ABOUT THIS EXERCISE :: The lines below, from the one holding "Privacy Policy" through the one holding "though is this", are to be restated word for word, with all images left out.

SOURCE MATERIAL ::
- - -

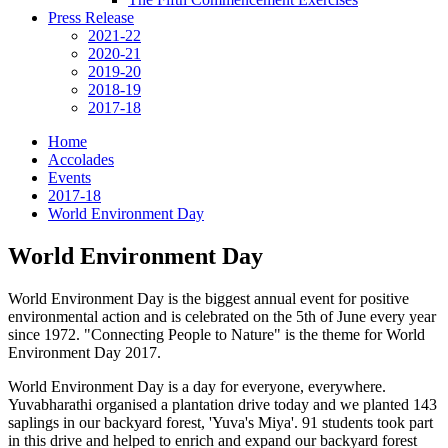
Press Release
2021-22
2020-21
2019-20
2018-19
2017-18
Home
Accolades
Events
2017-18
World Environment Day
World Environment Day
World Environment Day is the biggest annual event for positive
environmental action and is celebrated on the 5th of June every year
since 1972. "Connecting People to Nature" is the theme for World
Environment Day 2017.
World Environment Day is a day for everyone, everywhere.
Yuvabharathi organised a plantation drive today and we planted 143
saplings in our backyard forest, 'Yuva's Miya'. 91 students took part
in this drive and helped to enrich and expand our backyard forest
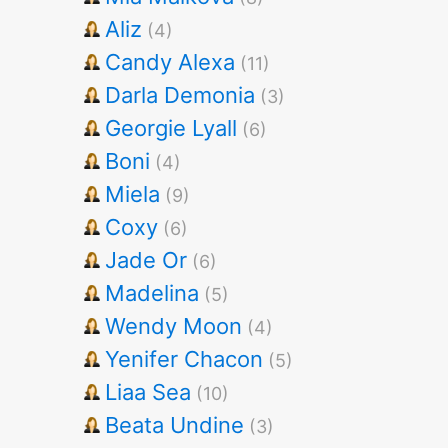
Aliz
(4)
Candy Alexa
(11)
Darla Demonia
(3)
Georgie Lyall
(6)
Boni
(4)
Miela
(9)
Coxy
(6)
Jade Or
(6)
Madelina
(5)
Wendy Moon
(4)
Yenifer Chacon
(5)
Liaa Sea
(10)
Beata Undine
(3)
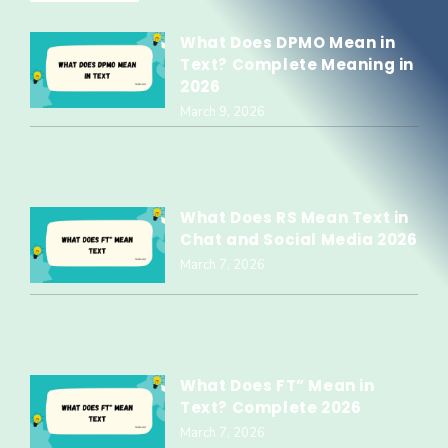
What Does DPMO Mean in
Text? Complete Meaning in
2026
March 9, 2026
What Does RS Mean Text in
Chat and Social Media 2026
March 7, 2026
What Does FT” Mean in
Text? Complete 2026
March 7, 2026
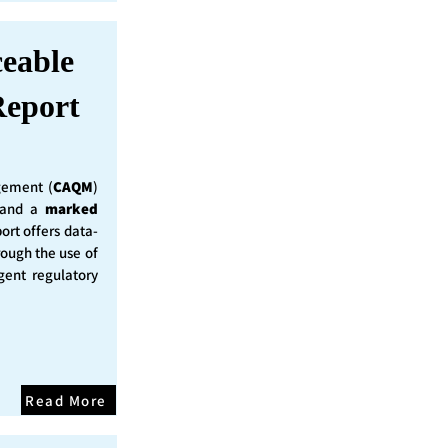
ceable
eport
ement (
CAQM
)
y and a
marked
ort offers data-
rough the use of
ent regulatory
Read More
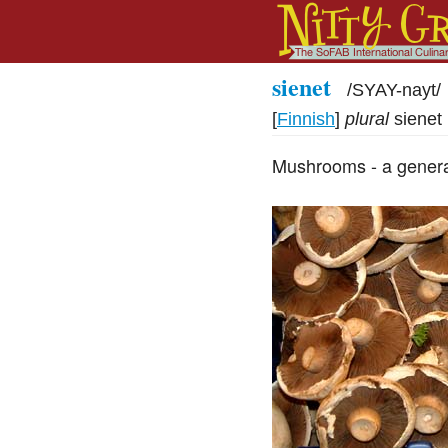
sienet
/
SYAY-nayt
/
[
Finnish
]
plural
sienet
Mushrooms - a genera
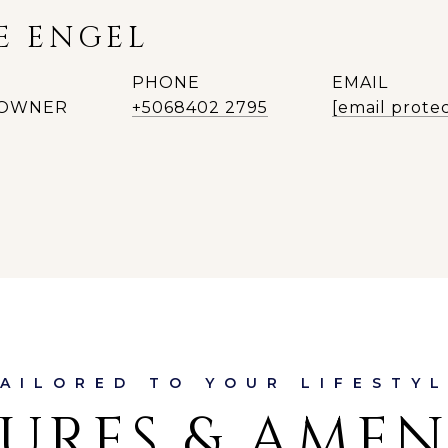
E ENGEL
PHONE
EMAIL
| OWNER
+5068402 2795
[email prote
URES & AMEN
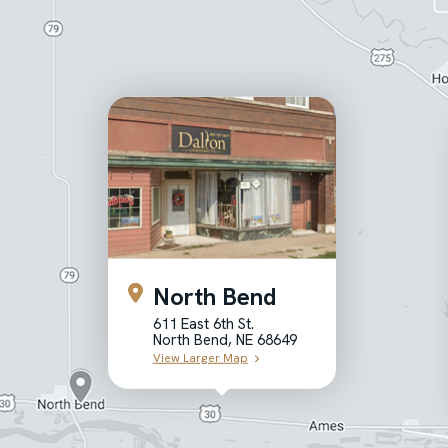
North Bend
611 East 6th St.
North Bend, NE 68649
View Larger Map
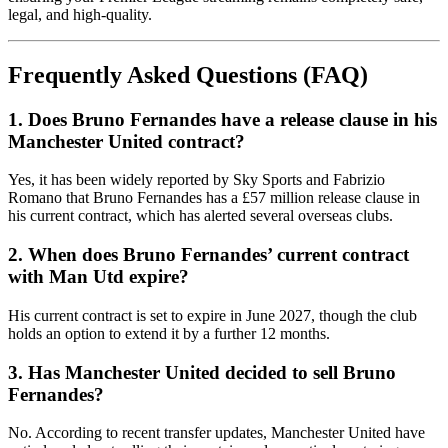
legal, and high-quality.
Frequently Asked Questions (FAQ)
1. Does Bruno Fernandes have a release clause in his
Manchester United contract?
Yes, it has been widely reported by Sky Sports and Fabrizio
Romano that Bruno Fernandes has a £57 million release clause in
his current contract, which has alerted several overseas clubs.
2. When does Bruno Fernandes’ current contract
with Man Utd expire?
His current contract is set to expire in June 2027, though the club
holds an option to extend it by a further 12 months.
3. Has Manchester United decided to sell Bruno
Fernandes?
No. According to recent transfer updates, Manchester United have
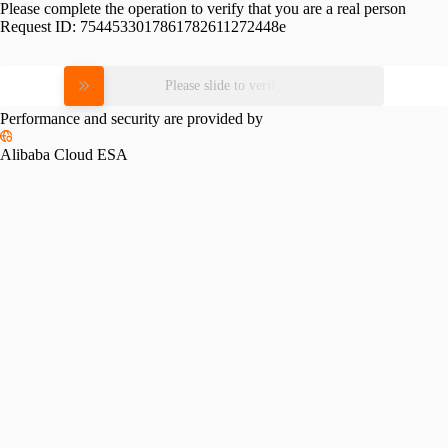
Please complete the operation to verify that you are a real person
Request ID:
7544533017861782611272448e
Please slide to verify
Performance and security are provided by
Alibaba Cloud ESA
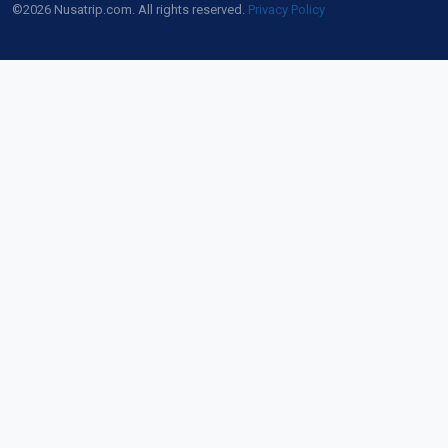
©2026 Nusatrip.com. All rights reserved.
Privacy Policy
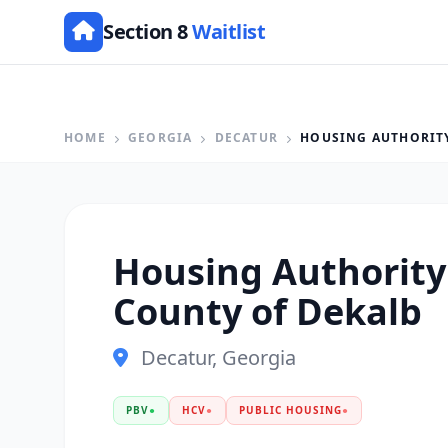
Section 8
Waitlist
HOME
GEORGIA
DECATUR
HOUSING AUTHORITY
Housing Authority
County of Dekalb
Decatur, Georgia
PBV
●
HCV
●
PUBLIC HOUSING
●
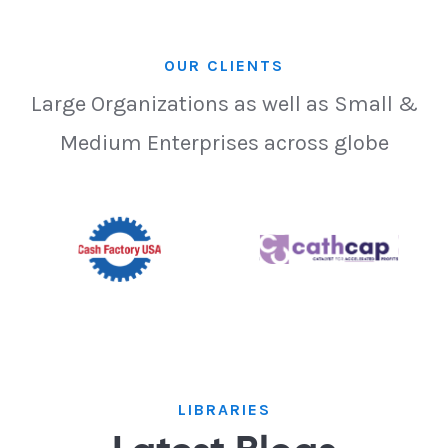
OUR CLIENTS
Large Organizations as well as Small &
Medium Enterprises across globe
LIBRARIES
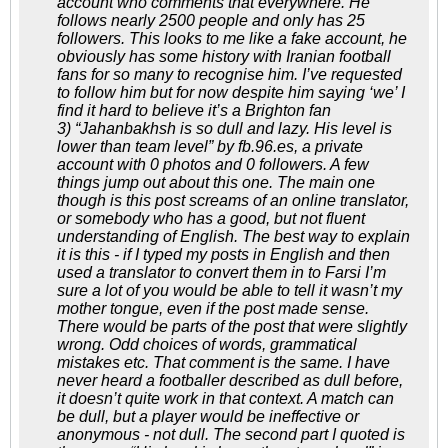
account who comments that everywhere. He
follows nearly 2500 people and only has 25
followers. This looks to me like a fake account, he
obviously has some history with Iranian football
fans for so many to recognise him. I’ve requested
to follow him but for now despite him saying ‘we’ I
find it hard to believe it’s a Brighton fan
3) “Jahanbakhsh is so dull and lazy. His level is
lower than team level” by fb.96.es, a private
account with 0 photos and 0 followers. A few
things jump out about this one. The main one
though is this post screams of an online translator,
or somebody who has a good, but not fluent
understanding of English. The best way to explain
it is this - if I typed my posts in English and then
used a translator to convert them in to Farsi I’m
sure a lot of you would be able to tell it wasn’t my
mother tongue, even if the post made sense.
There would be parts of the post that were slightly
wrong. Odd choices of words, grammatical
mistakes etc. That comment is the same. I have
never heard a footballer described as dull before,
it doesn’t quite work in that context. A match can
be dull, but a player would be ineffective or
anonymous - not dull. The second part I quoted is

- - -

TASK OUTPUT ::
Privacy Policy
Section 8
Waitlist
HOME
GEORGIA
DECATUR
HOUSING AUTHORITY
Housing Authority
County of Dekalb
Decatur, Georgia
PBV
●
HCV
●
PUBLIC HOUSING
●
OUR CLIENTS
Large Organizations as well as Small &
Medium Enterprises across globe
LIBRARIES
account who comments that everywhere. He
follows nearly 2500 people and only has 25
followers. This looks to me like a fake account, he
obviously has some history with Iranian football
fans for so many to recognise him. I’ve requested
to follow him but for now despite him saying ‘we’ I
find it hard to believe it’s a Brighton fan
3) “Jahanbakhsh is so dull and lazy. His level is
lower than team level” by fb.96.es, a private
account with 0 photos and 0 followers. A few
things jump out about this one. The main one
though is this post screams of an online translator,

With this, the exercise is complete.